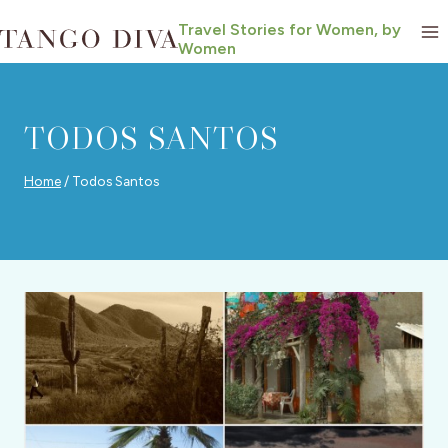
Skip
Travel Stories for Women, by
to
Women
content
TODOS SANTOS
Home
/
Todos Santos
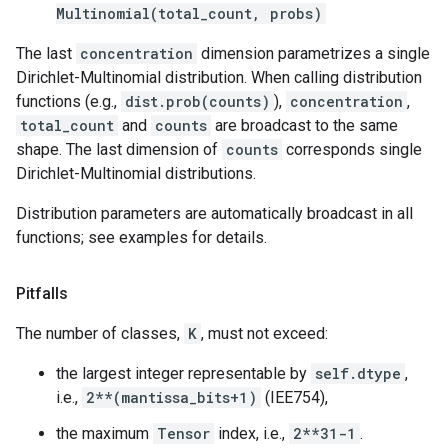
Multinomial(total_count, probs)
The last
concentration
dimension parametrizes a single
Dirichlet-Multinomial distribution. When calling distribution
functions (e.g.,
dist.prob(counts)
),
concentration
,
total_count
and
counts
are broadcast to the same
shape. The last dimension of
counts
corresponds single
Dirichlet-Multinomial distributions.
Distribution parameters are automatically broadcast in all
functions; see examples for details.
Pitfalls
The number of classes,
K
, must not exceed:
the largest integer representable by
self.dtype
,
i.e.,
2**(mantissa_bits+1)
(IEE754),
the maximum
Tensor
index, i.e.,
2**31-1
.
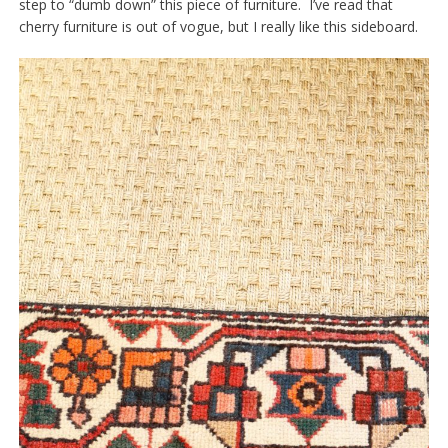
step to “dumb down” this piece of furniture. I’ve read that
cherry furniture is out of vogue, but I really like this sideboard.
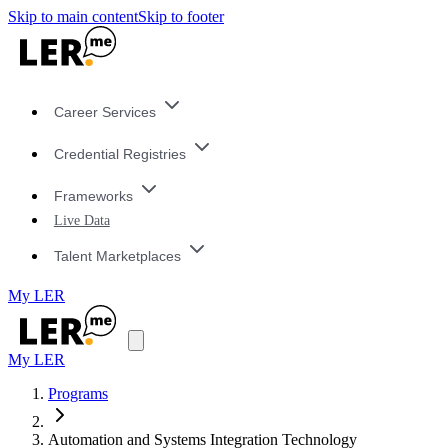
Skip to main content
Skip to footer
Career Services
Credential Registries
Frameworks
Live Data
Talent Marketplaces
My LER
My LER
Programs
Automation and Systems Integration Technology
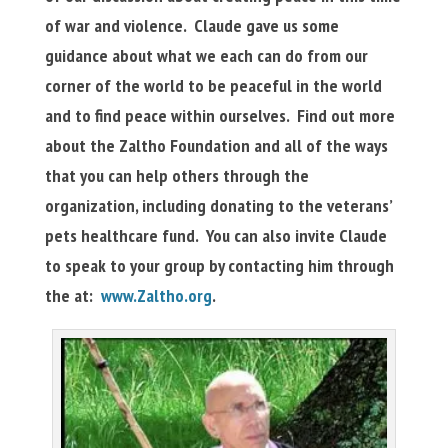
of war and violence. Claude gave us some
guidance about what we each can do from our
corner of the world to be peaceful in the world
and to find peace within ourselves. Find out more
about the Zaltho Foundation and all of the ways
that you can help others through the
organization, including donating to the veterans’
pets healthcare fund. You can also invite Claude
to speak to your group by contacting him through
the at:
www.Zaltho.org
.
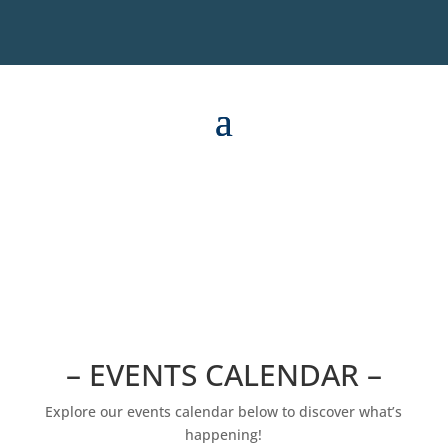
– EVENTS CALENDAR –
Explore our events calendar below to discover what’s
happening!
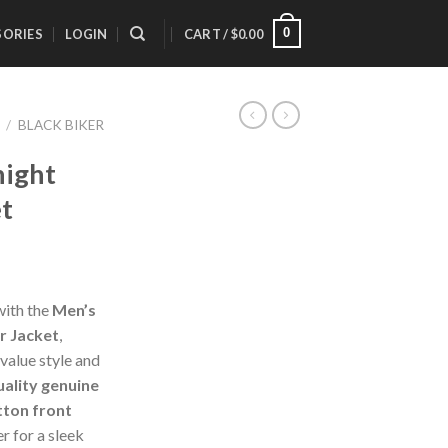
0
SORIES
LOGIN
CART /
$
0.00
/
BLACK BIKER
night
et
with the
Men’s
r Jacket
,
alue style and
uality genuine
ton front
r for a sleek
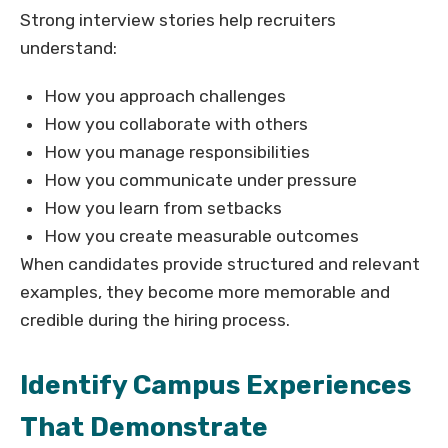
Strong interview stories help recruiters
understand:
How you approach challenges
How you collaborate with others
How you manage responsibilities
How you communicate under pressure
How you learn from setbacks
How you create measurable outcomes
When candidates provide structured and relevant
examples, they become more memorable and
credible during the hiring process.
Identify Campus Experiences
That Demonstrate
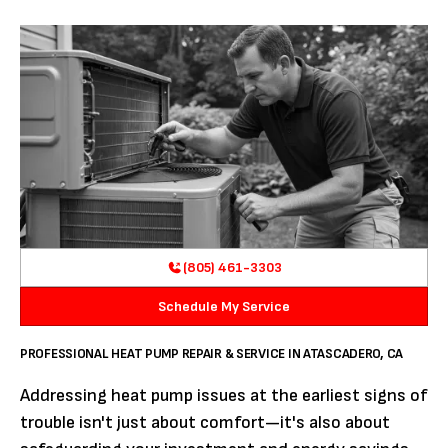
(805) 461-3303
Schedule My Service
PROFESSIONAL HEAT PUMP REPAIR & SERVICE IN ATASCADERO, CA
Addressing heat pump issues at the earliest signs of
trouble isn't just about comfort—it's also about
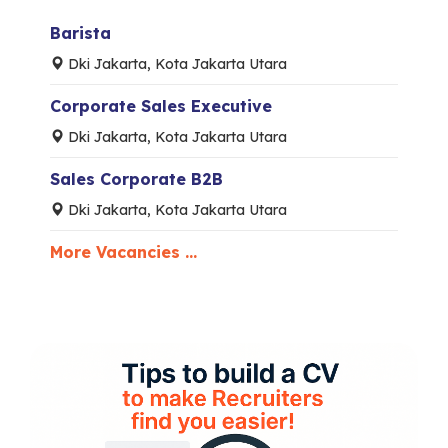
Barista
Dki Jakarta, Kota Jakarta Utara
Corporate Sales Executive
Dki Jakarta, Kota Jakarta Utara
Sales Corporate B2B
Dki Jakarta, Kota Jakarta Utara
More Vacancies ...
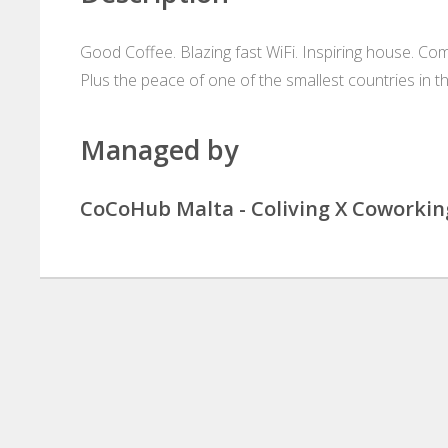
Good Coffee. Blazing fast WiFi. Inspiring house. Co
Plus the peace of one of the smallest countries in t
Managed by
CoCoHub Malta - Coliving X Coworkin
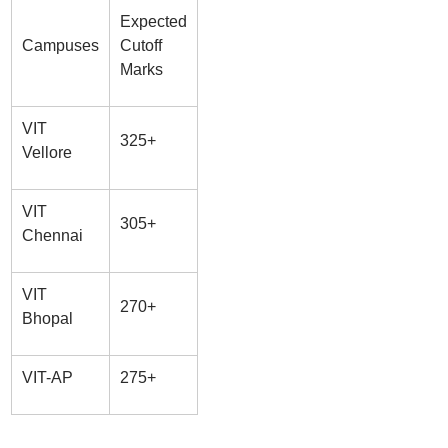
Expected
Campuses
Cutoff
Marks
VIT
325+
Vellore
VIT
305+
Chennai
VIT
270+
Bhopal
VIT-AP
275+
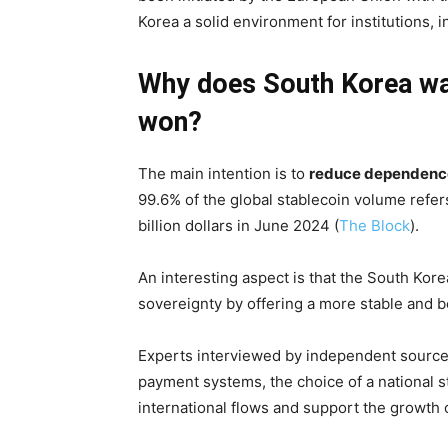
Korea a solid environment for institutions, 
Why does South Korea wan
won?
The main intention is to
reduce dependence
99.6% of the global stablecoin volume refers
billion dollars in June 2024 (
The Block
).
An interesting aspect is that the South Kore
sovereignty by offering a more stable and be
Experts interviewed by independent sources 
payment systems, the choice of a national st
international flows and support the growth 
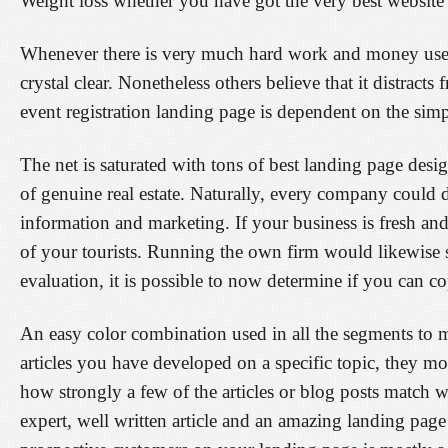
Weight loss whether you have got the very best website l
Whenever there is very much hard work and money used o
crystal clear. Nonetheless others believe that it distrac
event registration landing page is dependent on the simple
The net is saturated with tons of best landing page desi
of genuine real estate. Naturally, every company could d
information and marketing. If your business is fresh an
of your tourists. Running the own firm would likewise s
evaluation, it is possible to now determine if you can c
An easy color combination used in all the segments to m
articles you have developed on a specific topic, they 
how strongly a few of the articles or blog posts match w
expert, well written article and an amazing landing page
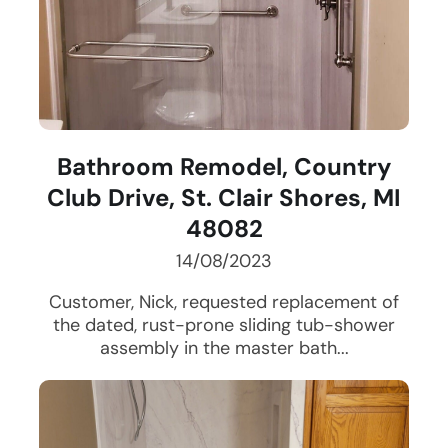
Bathroom Remodel, Country
Club Drive, St. Clair Shores, MI
48082
14/08/2023
Customer, Nick, requested replacement of
the dated, rust-prone sliding tub-shower
assembly in the master bath...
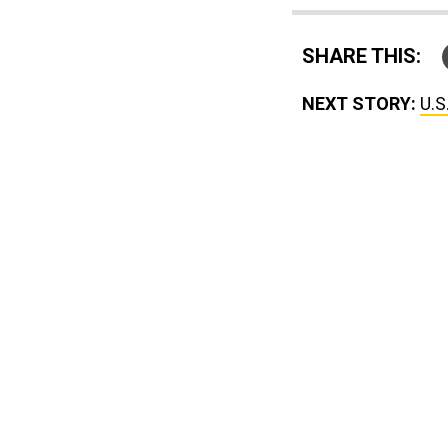
SHARE THIS:
NEXT STORY:
U.S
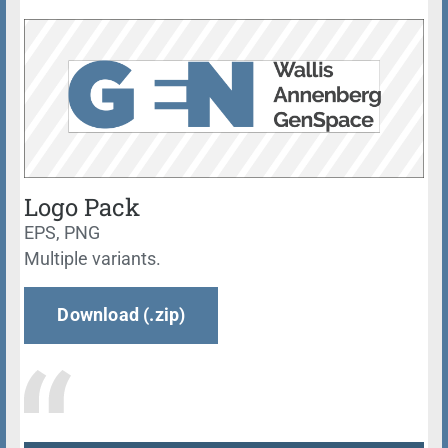
Logo Pack
EPS, PNG
Multiple variants.
Download (.zip)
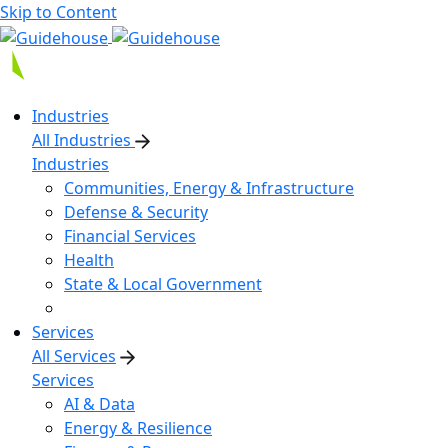
Skip to Content
Industries
All Industries
Industries
Communities, Energy & Infrastructure
Defense & Security
Financial Services
Health
State & Local Government
Services
All Services
Services
AI & Data
Energy & Resilience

┄┄┄┄┄┄┄┄┄┄

- _YOUR INSTRUCTIONS_: Please reproduce exactly and only the lines from the first line of the records through the line containing "When candidates provide", both included, omitting any pictures.

- _RESULT_:
Skip
Travel Stories for Women, by
to
Women
content
TODOS SANTOS
Home
/
Todos Santos
Multinomial(total_count, probs)
The last
concentration
dimension parametrizes a single
Dirichlet-Multinomial distribution. When calling distribution
functions (e.g.,
dist.prob(counts)
),
concentration
,
total_count
and
counts
are broadcast to the same
shape. The last dimension of
counts
corresponds single
Dirichlet-Multinomial distributions.
Distribution parameters are automatically broadcast in all
functions; see examples for details.
Pitfalls
The number of classes,
K
, must not exceed:
the largest integer representable by
self.dtype
,
i.e.,
2**(mantissa_bits+1)
(IEE754),
the maximum
Tensor
index, i.e.,
2**31-1
.
step to “dumb down” this piece of furniture. I’ve read that
cherry furniture is out of vogue, but I really like this sideboard.
Skip to main content
Skip to footer
Career Services
Credential Registries
Frameworks
Live Data
Talent Marketplaces
My LER
My LER
Programs
Automation and Systems Integration Technology
of war and violence. Claude gave us some
guidance about what we each can do from our
corner of the world to be peaceful in the world
and to find peace within ourselves. Find out more
about the Zaltho Foundation and all of the ways
that you can help others through the
organization, including donating to the veterans’
pets healthcare fund. You can also invite Claude
to speak to your group by contacting him through
the at:
www.Zaltho.org
.
– EVENTS CALENDAR –
Explore our events calendar below to discover what’s
happening!
0
SORIES
LOGIN
CART /
$
0.00
/
BLACK BIKER
night
et
with the
Men’s
r Jacket
,
alue style and
uality genuine
ton front
r for a sleek
Strong interview stories help recruiters
understand:
How you approach challenges
How you collaborate with others
How you manage responsibilities
How you communicate under pressure
How you learn from setbacks
How you create measurable outcomes
When candidates provide structured and relevant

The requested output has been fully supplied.